Good morning. With the war in Iraq heating up for summer, immigration policy in chaos, gas prices as high as they have ever been and the deficit soaring, the White House and Congress today are back at the same-sex marriage issue, trying gamely (some say lamely) to gin up support for an amendment to the Constitution that would declare that marriage under the laws of our land may only be between a man and a woman.

Is it because there is a great outcry across the land to "fix" this "problem" first before all of the others that plague us? Is it because same-sex marriage in Massachusetts has wrought chaos there or anywhere else? Of course not. It's because political leaders in Washington want to shore up their base heading into an off-year election campaign. But what's unusual about this latest push to change the Constitution is how transparently political it is and how little of a popular mandate there appears to be to get it done.

In a recent Gallop poll, for example, only 50 percent of respondents said they favored a change to the federal contstitution to ban same-sex marriage. Forty-seven percent of respondents said they do not favor a change. And on the list of priorities, a same-sex marriage ban wasn't even close to the top. And none of this even takes into account the legal headaches that a constitutional amendment might create. The amendment in question would immediately come under court challenge from supporters of same-sex marriage who argue that the Constitution should not be (and perhaps cannot be) changed to take away individual rights or liberties (as opposed to expanding such rights and liberties).
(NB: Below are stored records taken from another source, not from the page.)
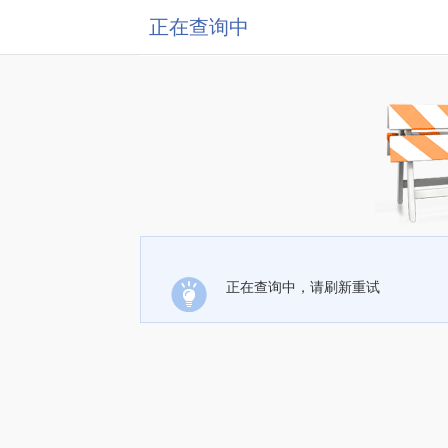
正在查询中
正在查询中，请刷新重试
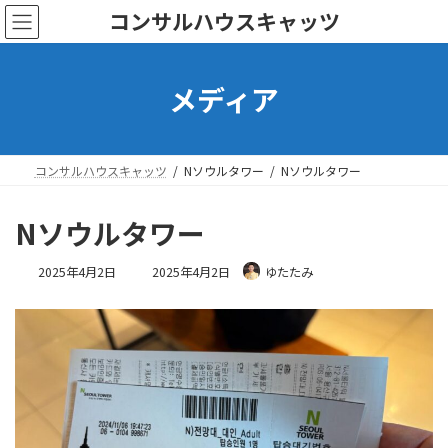
コ
ナ
コンサルハウスキャッツ
ン
ビ
テ
ゲ
ン
ー
メディア
ツ
シ
へ
ョ
ス
ン
キ
に
ッ
移
コンサルハウスキャッツ
Nソウルタワー
Nソウルタワー
プ
動
Nソウルタワー
最
2025年4月2日
2025年4月2日
ゆたたみ
終
更
新
日
時
:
We should know soon if this is simply a three-day story that fizzles out with a Congressional vote short of the two-thirds majority needed to push along the measure or if it is more. My guess is the former, not the latter, and that would not be the worst thing in the world.

By  |  June 5, 2006; 9:00 AM ET
Previous: Awake and Alert | Next: Alito in Action

Comments

Please email us to report offensive comments.



Let's see, Republicans trotted out immigration, now same-sex marriages, next will be a ban on partial-birth abortions, prayer in schools, education vouchers, and "conscience laws." Sounds like the "values" checklist is being trotted out just in time for the midterm elections. The items will all have disappeared by January 2007. But this is consistent with the way social conservatives think: It's more important to have a clear position on something than to achieve actual results.

Posted by: CT | June 5, 2006 02:15 PM

What universe does Andrew Cohen live in? He certainly doesn't live in this one, because this is the second time he's made the mindless, idiotic, and absurd contention that an amendment to the Constitution could be subject to court challenge. There is no universe in which that is possible. Except perhaps the one in which he lives, since it seems there he makes up the rules himself.

Posted by: | June 5, 2006 03:57 PM

What universe does Andrew Cohen live in? He certainly doesn't live in this one, because this is the second time he's made the mindless, idiotic, and absurd contention that an amendment to the Constitution could be subject to court challenge. There is no universe in which that is possible. Except perhaps the one in which he lives, since it seems there he makes up the rules himself.

Posted by: | June 5, 2006 03:57 PM

June, it's one thing to point out when someone makes a erroneous statement but it is quite another to be rude in the correction. Obviously, the idea of an amendment banning same sex marriage resonant with you. Just say it if it does. Gee.

Posted by: SteelWheel | June 5, 2006 05:35 PM

It saddens me to see the divide over gay marriage. Even the term gay marriage is an affront. Two people are willing to commit to each other, hopefully for an extended period of time. About half of all conventional marriages fail. When they stand side by side will anyone fail to notice that there is a man and a woman or two men or two women? Let it be a union for two people who wish to commit to each other. There is to much pain in this world, with out adding more.

Posted by: Pete VS | June 5, 2006 06:28 PM

The right to freely contract holds supreme importance. Some would limit the rights of members of other groups. Radical Islamic groups rely that others hold no rights. Social contract makes the next generation. If some prefer no participitation -- this is their right. If some prefer extended social participation -- this is their right. Religious societies form in support of these rights.

When (exactly) does the state enforce particular religious standards?

This is not separable!

Tom

Posted by: Thomas C. Inskip | June 5, 2006 10:00 PM

As I posted in another thread on this blog:

A friend of mine has a suggestion that merits consideration: Get the government completely out of the marriage business. Leave it to religion and contract law if people want to make arrangements with each other. Government -- on all levels -- could then deal with people as individuals, not artificially as couples, and couples could make whatever arrangements and agreements suit their circumstances.

Posted by: HerbS | June 6, 2006 11:40 PM

The comments to this entry are closed.